Items from a dataset
--

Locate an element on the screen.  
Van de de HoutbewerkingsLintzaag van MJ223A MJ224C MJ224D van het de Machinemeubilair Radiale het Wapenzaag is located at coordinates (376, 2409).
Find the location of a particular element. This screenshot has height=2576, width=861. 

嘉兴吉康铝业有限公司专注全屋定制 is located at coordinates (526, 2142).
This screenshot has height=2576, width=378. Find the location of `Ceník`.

--

▸ Exercise brief
Your response should be an exact copy of all the records.

▸ Exercise response
Locate an element on the screen.  
Van de de HoutbewerkingsLintzaag van MJ223A MJ224C MJ224D van het de Machinemeubilair Radiale het Wapenzaag is located at coordinates (376, 2409).
Find the location of a particular element. This screenshot has height=2576, width=861. 

嘉兴吉康铝业有限公司专注全屋定制 is located at coordinates (526, 2142).
This screenshot has height=2576, width=378. Find the location of `Ceník`.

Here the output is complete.